There's a big flap in the blogosphere over the request by the New York Times to keep news of the kidnapping of one of their reporters in Afghanistan under wraps (it's not the first time). As the world recently learned in the major outlets, New York Times reporter Stephen Farrell was kidnapped along with his interpreter as they surveyed the scene of the recent NATO bombing of the Taliban-hijacked fuel tankers outside of Kabul.
Apparently Arthur Ochs Sulzberger, Jr. (one must hold the publisher ultimately accountable) asked the international press and wire services to withhold news of the kidnapping. This isn't the first time. They also did the same with another one of their journos, David Rohde, who was kidnapped in November, 2008. Rohde, who was held seven months, escaped by scaling a wall in Waziristan. During his captivity, The Times also worked with Wikipedia to suppress all news regarding his kidnapping, hence wikialytizing* history:
"From the early days of this ordeal, the prevailing view among David's family, experts in kidnapping cases, officials of several governments and others we consulted was that going public could increase the danger to David and the other hostages. The kidnappers initially said as much. " said Bill Keller, Times' executive editor. "We decided to respect that advice, as we have in other kidnapping cases, and a number of other news organizations that learned of David’s plight have done the same. We are enormously grateful for their support."

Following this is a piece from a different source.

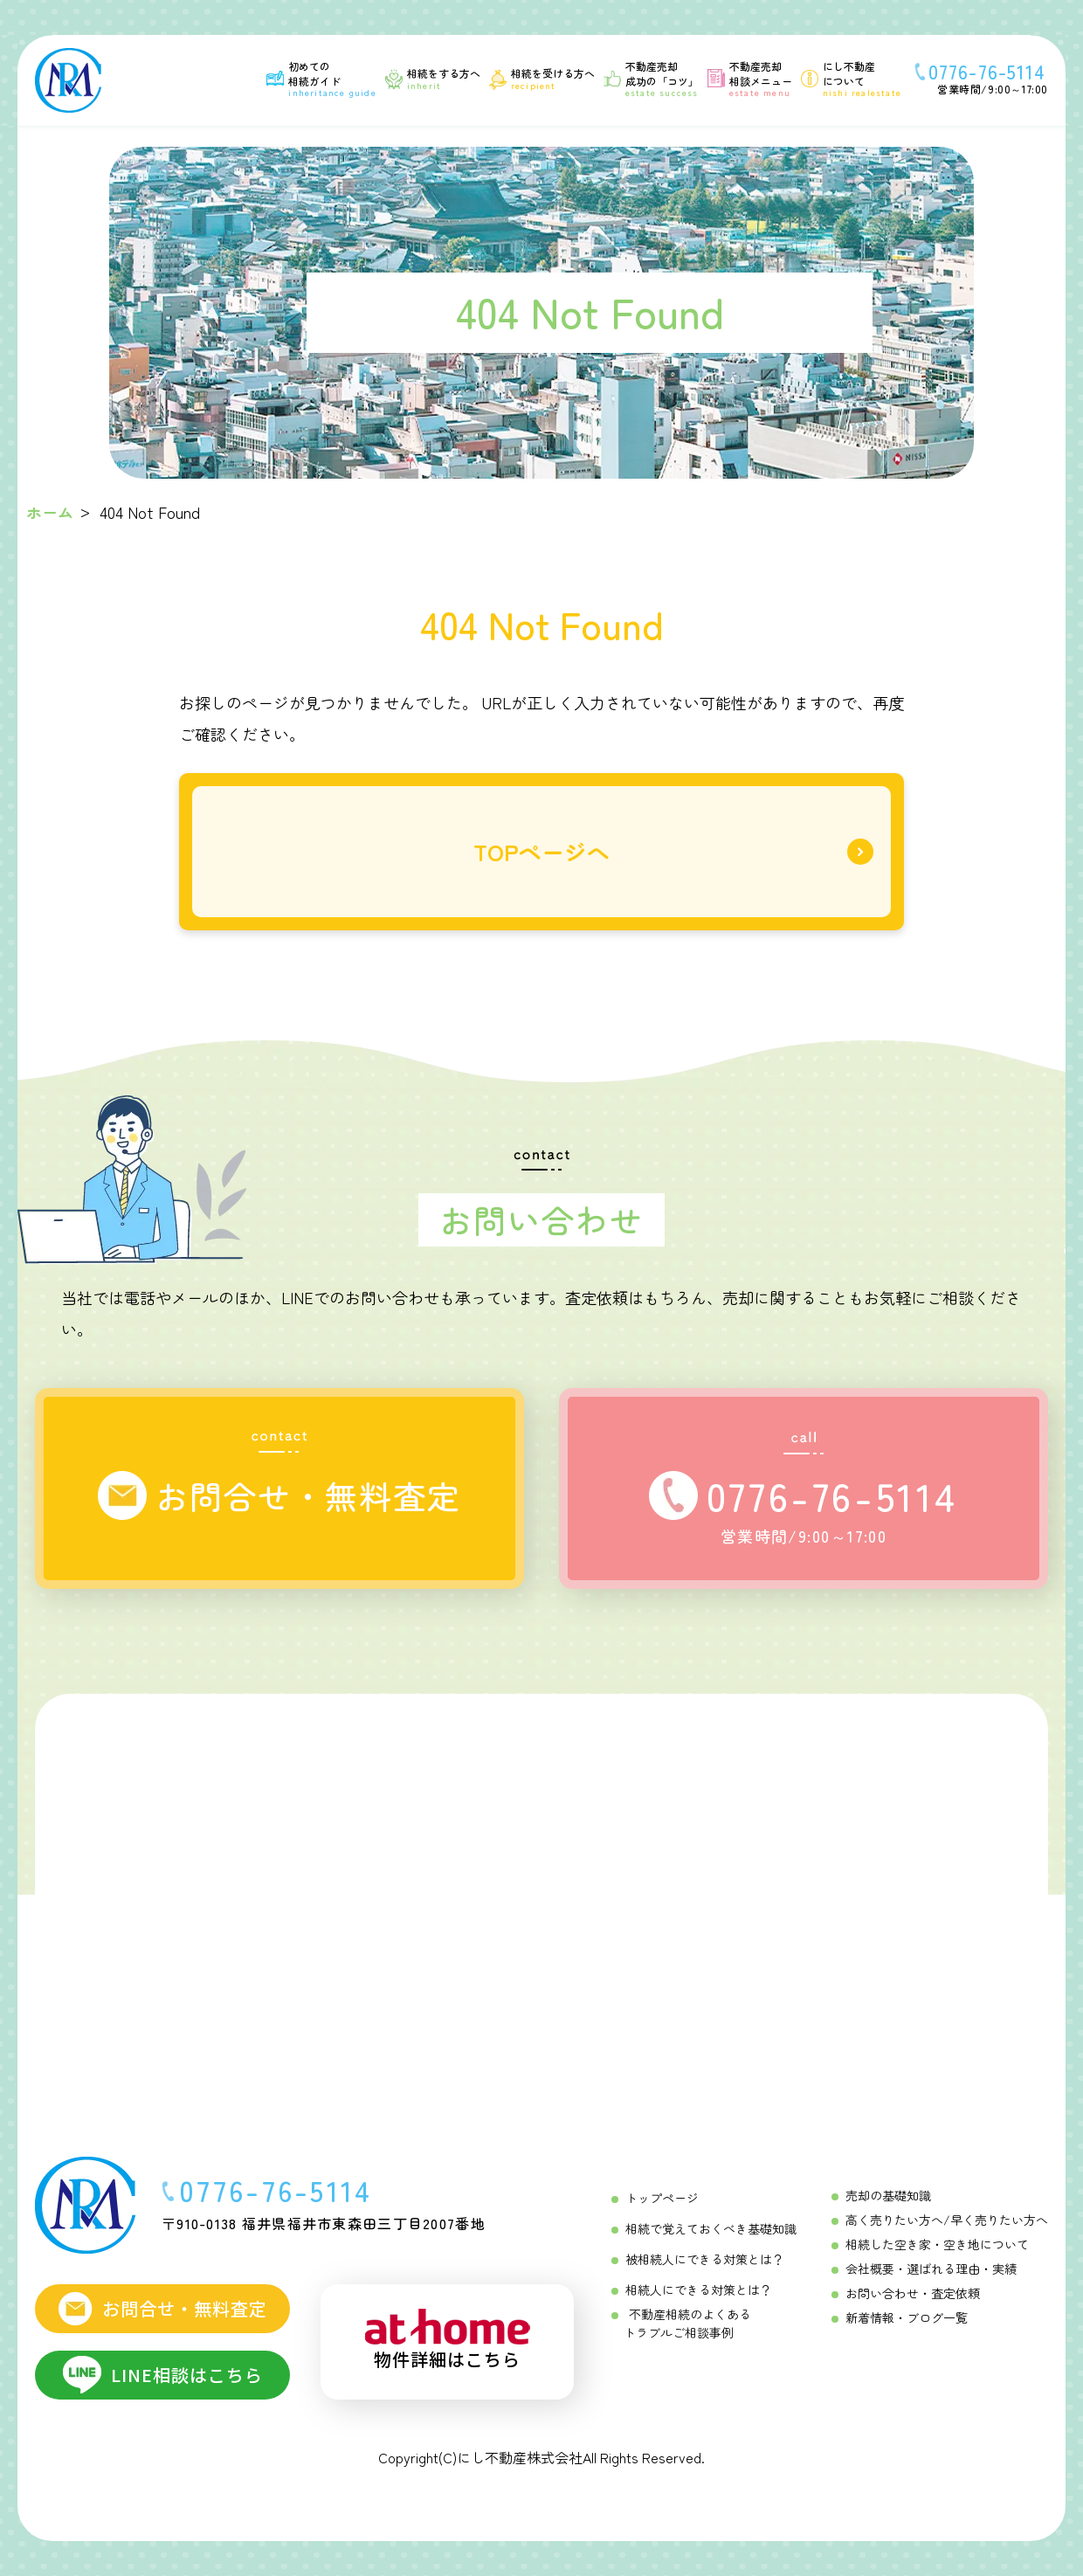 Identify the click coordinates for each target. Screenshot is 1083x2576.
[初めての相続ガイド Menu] (321, 78)
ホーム (49, 512)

Without doubt, the same procedure was used in Farrell's case. However, this time the news of the kidnapping reached blogs, including a well-known one, The Long War Journal. Bill Roggio, Managing Editor, made the decision to report only that Farrell had been kidnapped.
Roggio, by no means a lightweight when it comes to journalism or boots-on-the-ground insight, did not disclose details about any negotiation or rescue efforts. Only that this event happened. His decision to run it brought forth accusations by bloggers of endangering both Farrell and the interpreter, as well as moral ineptitude.